==== Data under study ====
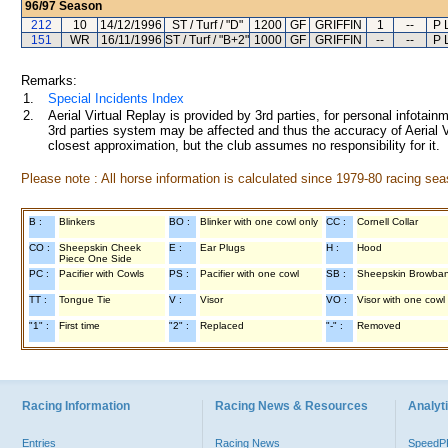
96/97
Season
212
10
14/12/1996
ST / Turf / "D"
1200
GF
GRIFFIN
1
--
P 
151
WR
16/11/1996
ST / Turf / "B+2"
1000
GF
GRIFFIN
--
--
P 
Remarks:
1.
Special Incidents Index
2.
Aerial Virtual Replay is provided by 3rd parties, for personal infota
3rd parties system may be affected and thus the accuracy of Aerial V
closest approximation, but the club assumes no responsibility for it.
Please note : All horse information is calculated since 1979-80 racing sea
B :
Blinkers
BO :
Blinker with one cowl only
CC :
Cornell Collar
CO :
Sheepskin Cheek
E :
Ear Plugs
H :
Hood
Piece One Side
PC :
Pacifier with Cowls
PS :
Pacifier with one cowl
SB :
Sheepskin Browba
TT :
Tongue Tie
V :
Visor
VO :
Visor with one cowl
"1" :
First time
"2" :
Replaced
"-" :
Removed
Racing Information
Racing News & Resources
Analyti
Entries
Racing News
Speed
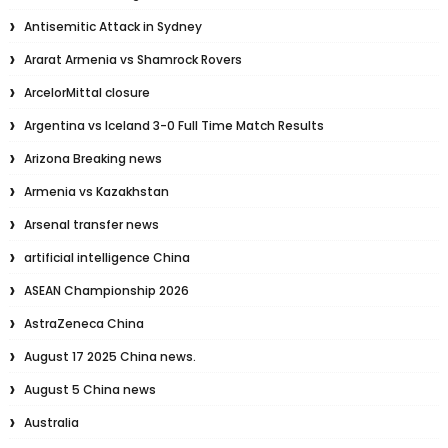
Antisemitic Attack in Sydney
Ararat Armenia vs Shamrock Rovers
ArcelorMittal closure
Argentina vs Iceland 3-0 Full Time Match Results
Arizona Breaking news
Armenia vs Kazakhstan
Arsenal transfer news
artificial intelligence China
ASEAN Championship 2026
AstraZeneca China
August 17 2025 China news.
August 5 China news
Australia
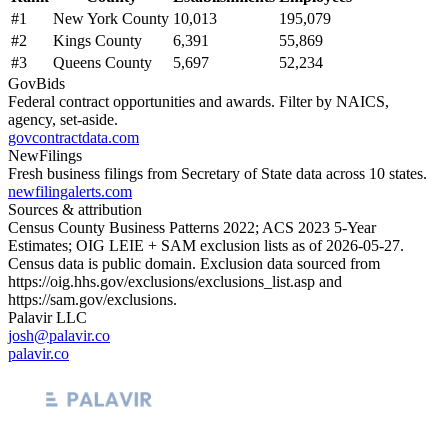
#
1
New York County
10,013
195,079
#
2
Kings County
6,391
55,869
#
3
Queens County
5,697
52,234
GovBids
Federal contract opportunities and awards. Filter by NAICS,
agency, set-aside.
govcontractdata.com
NewFilings
Fresh business filings from Secretary of State data across 10 states.
newfilingalerts.com
Sources & attribution
Census County Business Patterns
2022
; ACS
2023
5-Year
Estimates; OIG LEIE + SAM exclusion lists as of
2026-05-27
.
Census data is public domain. Exclusion data sourced from
https://oig.hhs.gov/exclusions/exclusions_list.asp
and
https://sam.gov/exclusions
.
Palavir LLC
josh@palavir.co
palavir.co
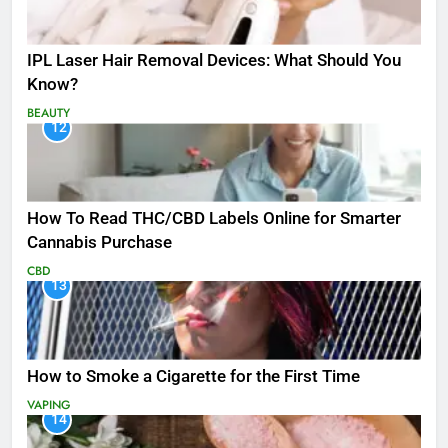
IPL Laser Hair Removal Devices: What Should You
Know?
BEAUTY
12
How To Read THC/CBD Labels Online for Smarter
Cannabis Purchase
CBD
13
How to Smoke a Cigarette for the First Time
VAPING
14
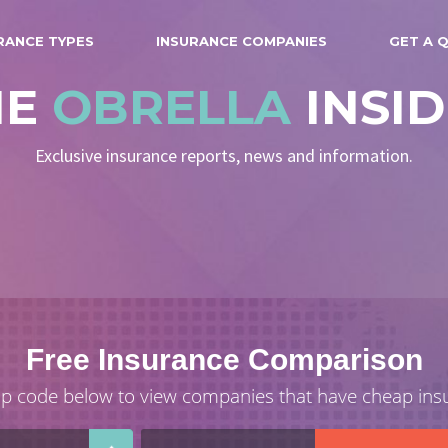
RANCE TYPES
INSURANCE COMPANIES
GET A 
HE
OBRELLA
INSI
Exclusive insurance reports, news and information.
Free Insurance Comparison
ip code below to view companies that have cheap ins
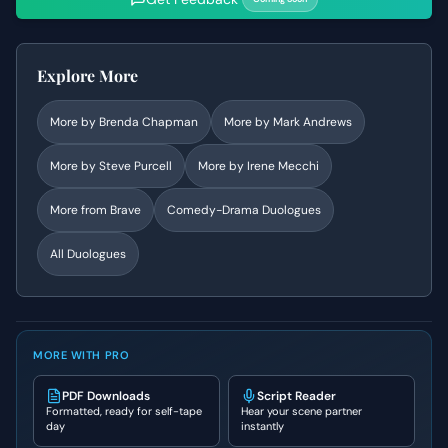
Explore More
More by
Brenda Chapman
More by
Mark Andrews
More by
Steve Purcell
More by
Irene Mecchi
More from
Brave
Comedy-Drama
Duologues
All Duologues
MORE WITH PRO
PDF Downloads
Script Reader
Formatted, ready for self-tape
Hear your scene partner
day
instantly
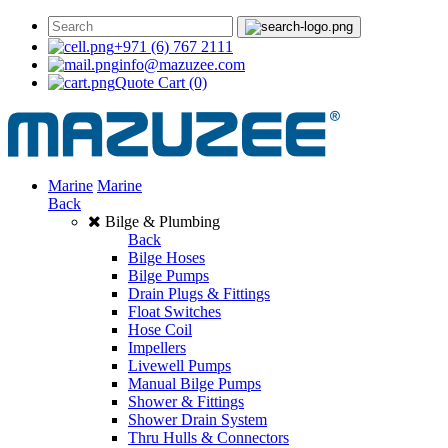
+971 (6) 767 2111
info@mazuzee.com
Quote Cart
(0)
Marine
Marine
Back
Bilge & Plumbing
Back
Bilge Hoses
Bilge Pumps
Drain Plugs & Fittings
Float Switches
Hose Coil
Impellers
Livewell Pumps
Manual Bilge Pumps
Shower & Fittings
Shower Drain System
Thru Hulls & Connectors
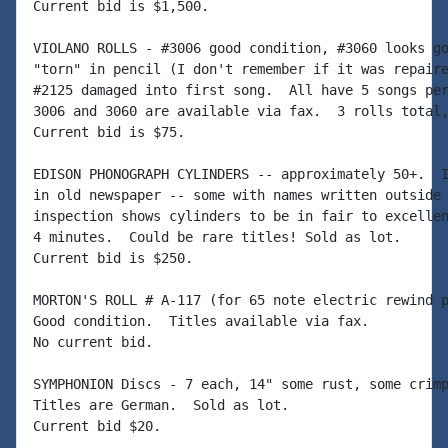
Current bid is $1,500.

VIOLANO ROLLS - #3006 good condition, #3060 looks go
"torn" in pencil (I don't remember if it was repaire
#2125 damaged into first song.  All have 5 songs per
3006 and 3060 are available via fax.  3 rolls total,
Current bid is $75.

EDISON PHONOGRAPH CYLINDERS -- approximately 50+.  I
in old newspaper -- some with names written outside 
inspection shows cylinders to be in fair to excellen
4 minutes.  Could be rare titles! Sold as lot.

Current bid is $250.

MORTON'S ROLL # A-117 (for 65 note electric rewind p
Good condition.  Titles available via fax.

No current bid.

SYMPHONION Discs - 7 each, 14" some rust, some crimp
Titles are German.  Sold as lot.

Current bid $20.
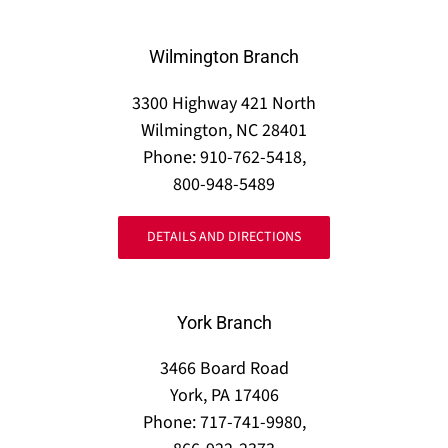
Wilmington Branch
3300 Highway 421 North
Wilmington, NC 28401
Phone: 910-762-5418,
800-948-5489
DETAILS AND DIRECTIONS
York Branch
3466 Board Road
York, PA 17406
Phone: 717-741-9980,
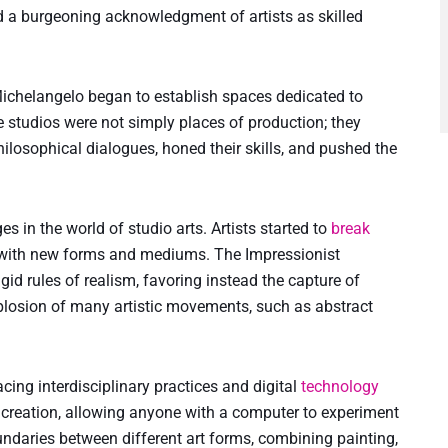
 a burgeoning acknowledgment of artists as skilled
 Michelangelo began to establish spaces dedicated to
 studios were not simply places of production; they
hilosophical dialogues, honed their skills, and pushed the
 in the world of studio arts. Artists started to
break
 with new forms and mediums. The Impressionist
gid rules of realism, favoring instead the capture of
xplosion of many artistic movements, such as abstract
cing interdisciplinary practices and digital
technology
ic creation, allowing anyone with a computer to experiment
undaries between different art forms, combining painting,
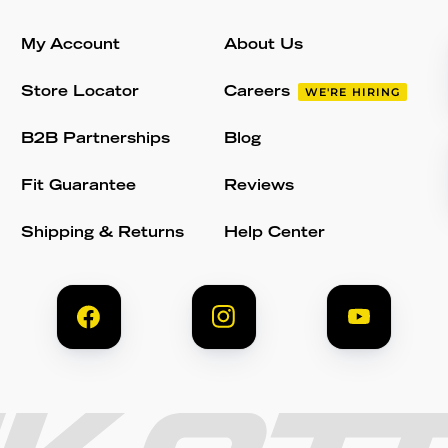
My Account
About Us
Store Locator
Careers
WE'RE HIRING
B2B Partnerships
Blog
Fit Guarantee
Reviews
Shipping & Returns
Help Center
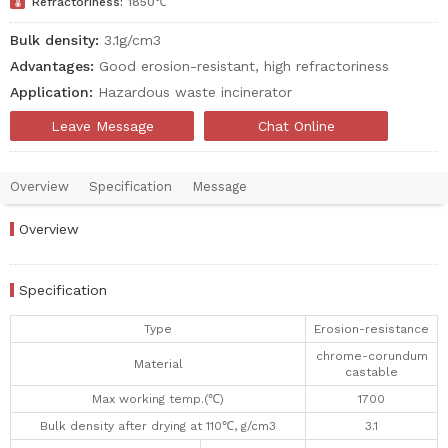

Refractoriness:
1850℃
Bulk density:
3.1g/cm3
Advantages:
Good erosion-resistant, high refractoriness
Application:
Hazardous waste incinerator
Leave Message
Chat Online
Overview
Specification
Message
Overview
Specification
Type
Erosion-resistance
chrome-corundum
Material
castable
Max working temp.(℃)
1700
Bulk density after drying at 110℃, g/cm3
3.1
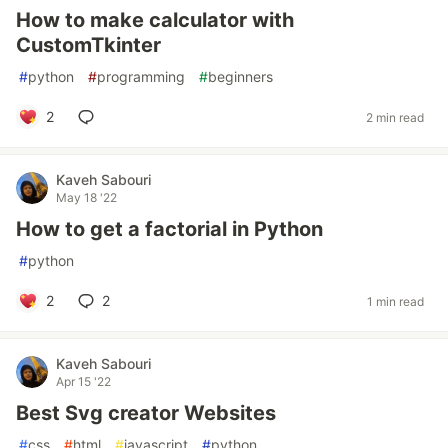
How to make calculator with
CustomTkinter
#
python
#
programming
#
beginners
2
2 min read
Kaveh Sabouri
May 18 '22
How to get a factorial in Python
#
python
2
2
1 min read
Kaveh Sabouri
Apr 15 '22
Best Svg creator Websites
#
css
#
html
#
javascript
#
python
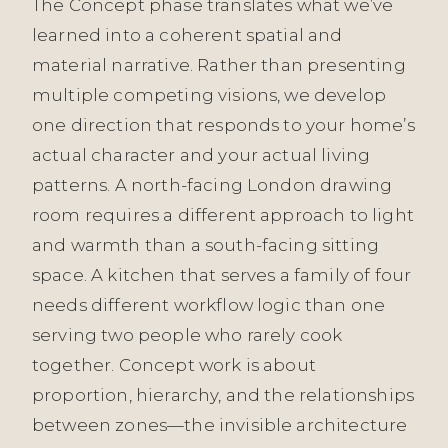
The Concept phase translates what we’ve
learned into a coherent spatial and
material narrative. Rather than presenting
multiple competing visions, we develop
one direction that responds to your home’s
actual character and your actual living
patterns. A north-facing London drawing
room requires a different approach to light
and warmth than a south-facing sitting
space. A kitchen that serves a family of four
needs different workflow logic than one
serving two people who rarely cook
together. Concept work is about
proportion, hierarchy, and the relationships
between zones—the invisible architecture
====
## Exercise prompt
Count every line above that holds the word "Shower", and state the number and nothing more.

## Written answer
2